First Look: The Louvre's Islamic Galleries
When Rudy Ricciotti and Mario Bellini’s “flying carpet” opens on September 22, it will be the largest intervention in the Musée du Louvre's former palace complex since I. M. Pei plunged pyramids into its central courtyard in 1988. And like Pei, the Franco-Italian duo also had to go underground with their addition. They placed 32,000 sqaure feet of exhibition space for the museum's collection of Islamic art beneath an undulating horizontal screen that spreads across an internal courtyard without touching the surrounding landmarked facades.
A free-form lattice composed of 8,000 steel tubes and glass covered by a gilded metal veil, the canopy covers a below-grade exhibition space, where glass vitrines display objects inside the vast open-plan gallery. From there, a monolithic staircase descends into a second subterranean exhibition space. Ricciotti and Bellini clad the stair and walls in the lower level with a 2.5-inch-thick layer of black concrete—formulated specifically for the project—which appears to glow as the exhibition lighting reflects off of its oil-like sheen.

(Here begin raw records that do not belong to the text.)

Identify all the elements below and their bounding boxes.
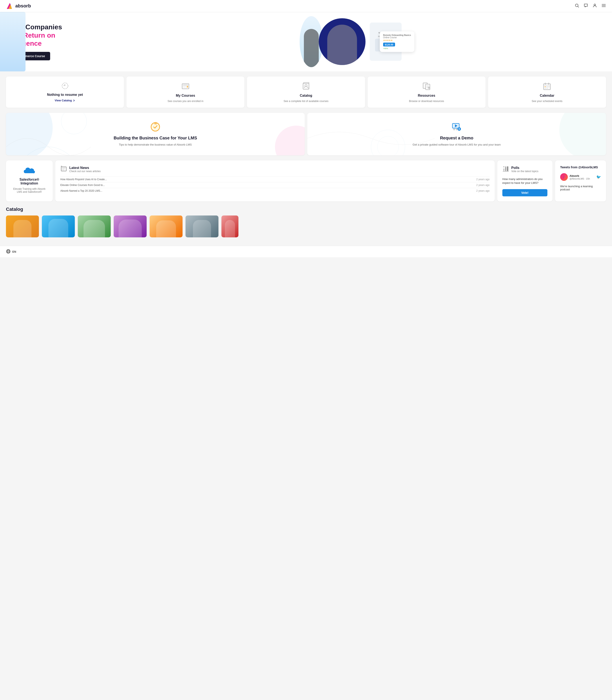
course-thumbnail	[221, 215, 238, 237]
news-items-list: How Absorb Pinpoint Uses AI to Create...…	[60, 177, 490, 194]
salesforce-title: Salesforce® Integration	[11, 178, 47, 185]
hero-images: Remote Onboarding Basics Online Course ★…	[89, 16, 612, 67]
promo-demo-sub: Get a private guided software tour of Ab…	[413, 143, 501, 146]
news-item[interactable]: How Absorb Pinpoint Uses AI to Create...…	[60, 177, 490, 182]
quick-links-section: Nothing to resume yet View Catalog My Co…	[0, 71, 612, 113]
quick-card-calendar[interactable]: Calendar See your scheduled events	[488, 76, 606, 108]
tweet-handle: @AbsorbLMS · 15h	[570, 178, 590, 180]
resources-sub: Browse or download resources	[409, 100, 444, 103]
quick-card-resume[interactable]: Nothing to resume yet View Catalog	[6, 76, 124, 108]
menu-icon[interactable]	[601, 3, 606, 9]
widgets-section: Salesforce® Integration Elevate Training…	[0, 160, 612, 207]
course-thumbnail	[6, 215, 39, 237]
svg-point-35	[371, 130, 405, 155]
course-card: Card title Online Course ★★★★★ Enroll	[6, 215, 39, 237]
absorb-logo-icon	[6, 2, 14, 10]
news-item[interactable]: Absorb Named a Top 20 2020 LMS... 2 year…	[60, 188, 490, 194]
promo-demo-decoration	[307, 113, 606, 155]
news-title: Latest News	[69, 166, 100, 170]
news-subtitle: Check out our news articles	[69, 170, 100, 173]
svg-point-43	[456, 129, 458, 130]
svg-rect-49	[505, 167, 506, 171]
resume-icon	[61, 82, 69, 91]
promo-lms-title: Building the Business Case for Your LMS	[114, 136, 197, 140]
course-card: Card title Online Course ★★★★★ Enroll	[185, 215, 219, 237]
course-thumbnail	[150, 215, 182, 237]
svg-point-5	[594, 4, 595, 5]
svg-rect-14	[187, 86, 188, 87]
widget-news: Latest News Check out our news articles …	[55, 160, 495, 201]
cloud-icon	[23, 166, 36, 176]
polls-title: Polls	[511, 166, 538, 170]
promo-decoration	[6, 113, 305, 155]
svg-rect-13	[183, 87, 185, 87]
twitter-header: Tweets from @AbsorbLMS	[560, 166, 601, 169]
widget-polls: Polls Vote on the latest topics How many…	[497, 160, 553, 201]
svg-line-4	[578, 6, 579, 7]
messages-icon[interactable]	[584, 3, 588, 9]
profile-icon[interactable]	[593, 3, 597, 9]
widget-twitter: Tweets from @AbsorbLMS Absorb @AbsorbLMS…	[555, 160, 606, 201]
promo-section: Building the Business Case for Your LMS …	[0, 113, 612, 160]
promo-card-demo[interactable]: Request a Demo Get a private guided soft…	[307, 113, 606, 155]
chevron-right-icon	[73, 99, 75, 102]
vote-button[interactable]: Vote!	[502, 189, 547, 196]
resources-icon	[422, 82, 431, 92]
catalog-grid: Card title Online Course ★★★★★ Enroll Ca…	[6, 215, 606, 237]
badge-icon	[150, 121, 161, 133]
language-label[interactable]: EN	[12, 250, 16, 253]
svg-point-36	[377, 136, 399, 155]
tweet-avatar	[560, 173, 568, 181]
svg-rect-12	[183, 86, 186, 86]
svg-point-33	[61, 113, 87, 134]
search-icon[interactable]	[574, 3, 579, 9]
hero-course-card: Remote Onboarding Basics Online Course ★…	[380, 31, 414, 52]
polls-header: Polls Vote on the latest topics	[502, 166, 547, 173]
logo[interactable]: absorb	[6, 2, 31, 10]
svg-point-53	[505, 166, 506, 167]
quick-card-catalog[interactable]: Catalog See a complete list of available…	[247, 76, 365, 108]
course-card: Card title Online Course ★★★★★ Enroll	[114, 215, 147, 237]
footer: EN	[0, 246, 612, 257]
svg-rect-29	[546, 86, 547, 87]
course-card: Card title Online Course ★★★★★ Enroll	[78, 215, 111, 237]
tweet-text: We're launching a learning podcast	[560, 185, 601, 191]
catalog-sub: See a complete list of available courses	[284, 100, 329, 103]
view-catalog-link[interactable]: View Catalog	[55, 99, 75, 102]
svg-rect-28	[545, 86, 546, 87]
promo-card-lms[interactable]: Building the Business Case for Your LMS …	[6, 113, 305, 155]
catalog-title: Catalog	[300, 94, 312, 98]
promo-lms-sub: Tips to help demonstrate the business va…	[119, 143, 192, 146]
my-courses-title: My Courses	[176, 94, 195, 98]
svg-point-9	[62, 83, 68, 89]
tweet-profile: Absorb @AbsorbLMS · 15h 🐦	[560, 173, 601, 181]
polls-icon	[502, 166, 509, 173]
catalog-section: Catalog Card title Online Course ★★★★★ E…	[0, 207, 612, 246]
svg-rect-32	[546, 88, 547, 89]
svg-rect-30	[548, 86, 550, 87]
nav-actions	[574, 3, 606, 9]
catalog-section-title: Catalog	[6, 207, 606, 212]
quick-card-resources[interactable]: Resources Browse or download resources	[367, 76, 486, 108]
svg-rect-50	[507, 166, 508, 171]
salesforce-sub: Elevate Training with Absorb LMS and Sal…	[11, 187, 47, 193]
course-thumbnail	[114, 215, 147, 237]
news-header: Latest News Check out our news articles	[60, 166, 490, 173]
course-thumbnail	[78, 215, 111, 237]
navbar: absorb	[0, 0, 612, 12]
course-card: Card title Online Course ★★★★★ Enroll	[42, 215, 75, 237]
course-thumbnail	[42, 215, 75, 237]
quick-card-my-courses[interactable]: My Courses See courses you are enrolled …	[126, 76, 245, 108]
course-thumbnail	[185, 215, 219, 237]
course-card-partial: Card title Online Co... ★★ Enroll	[221, 215, 238, 237]
svg-rect-48	[503, 169, 504, 171]
resume-title: Nothing to resume yet	[47, 93, 83, 97]
resources-title: Resources	[418, 94, 435, 98]
news-item[interactable]: Elevate Online Courses from Good to... 2…	[60, 182, 490, 188]
globe-icon	[6, 249, 11, 254]
svg-marker-54	[562, 175, 565, 179]
news-icon	[60, 166, 67, 173]
courses-icon	[181, 82, 190, 92]
widget-salesforce[interactable]: Salesforce® Integration Elevate Training…	[6, 160, 53, 201]
polls-question: How many administrators do you expect to…	[502, 177, 547, 185]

The project required the painstaking excavation of the courtyard down to some 40 feet without disturbing the palace’s original foundations. “In the end, it was mainly about putting the Islamic arts on a pedestal and creating a natural dialogue between the new department and the older building,” says Ricciotti. “We wanted to multiply the possibilities for interaction between the existing facades and the modern floating structure to force a respectful cohabitation.”